ASSIGNMENT: Report each line below that carries the word "scherven".

Saved entries
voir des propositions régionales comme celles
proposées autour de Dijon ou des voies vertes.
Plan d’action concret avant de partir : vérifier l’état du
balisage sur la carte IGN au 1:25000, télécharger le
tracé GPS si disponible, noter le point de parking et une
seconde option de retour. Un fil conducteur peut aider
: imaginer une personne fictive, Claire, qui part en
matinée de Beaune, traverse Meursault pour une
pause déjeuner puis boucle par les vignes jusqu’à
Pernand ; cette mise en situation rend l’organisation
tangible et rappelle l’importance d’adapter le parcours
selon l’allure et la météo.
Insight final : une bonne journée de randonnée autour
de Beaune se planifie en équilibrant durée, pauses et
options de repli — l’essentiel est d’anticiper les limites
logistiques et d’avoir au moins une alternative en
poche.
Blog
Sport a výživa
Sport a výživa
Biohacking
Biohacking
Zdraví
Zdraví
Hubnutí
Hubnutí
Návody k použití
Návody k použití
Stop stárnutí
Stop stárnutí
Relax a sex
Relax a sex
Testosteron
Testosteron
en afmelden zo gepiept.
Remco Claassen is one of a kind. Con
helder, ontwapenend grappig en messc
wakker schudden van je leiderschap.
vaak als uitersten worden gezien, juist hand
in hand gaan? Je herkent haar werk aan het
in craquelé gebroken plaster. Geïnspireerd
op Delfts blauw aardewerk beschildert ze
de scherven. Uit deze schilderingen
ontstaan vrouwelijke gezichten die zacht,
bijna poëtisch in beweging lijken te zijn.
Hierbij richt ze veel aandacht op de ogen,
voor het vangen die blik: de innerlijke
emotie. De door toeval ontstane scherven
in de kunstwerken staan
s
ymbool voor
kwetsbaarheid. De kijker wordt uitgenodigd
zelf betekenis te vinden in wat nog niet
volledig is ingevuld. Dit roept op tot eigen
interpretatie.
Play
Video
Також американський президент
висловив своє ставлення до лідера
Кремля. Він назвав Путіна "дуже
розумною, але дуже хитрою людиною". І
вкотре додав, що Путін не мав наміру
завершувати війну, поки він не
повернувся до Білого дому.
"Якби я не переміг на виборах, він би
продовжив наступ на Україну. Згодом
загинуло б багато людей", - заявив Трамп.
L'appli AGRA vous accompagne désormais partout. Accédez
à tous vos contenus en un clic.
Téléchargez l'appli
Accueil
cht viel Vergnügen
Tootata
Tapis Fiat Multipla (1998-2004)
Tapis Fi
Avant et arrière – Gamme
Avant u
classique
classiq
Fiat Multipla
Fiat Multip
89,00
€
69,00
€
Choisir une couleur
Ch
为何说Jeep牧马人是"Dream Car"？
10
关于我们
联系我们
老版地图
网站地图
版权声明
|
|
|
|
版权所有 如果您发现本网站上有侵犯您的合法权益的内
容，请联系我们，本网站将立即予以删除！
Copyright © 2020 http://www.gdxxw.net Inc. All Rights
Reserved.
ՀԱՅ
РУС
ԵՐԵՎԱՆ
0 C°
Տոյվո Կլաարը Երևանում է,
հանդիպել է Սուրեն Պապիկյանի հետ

SOLVED EXERCISE:
de scherven. Uit deze schilderingen
emotie. De door toeval ontstane scherven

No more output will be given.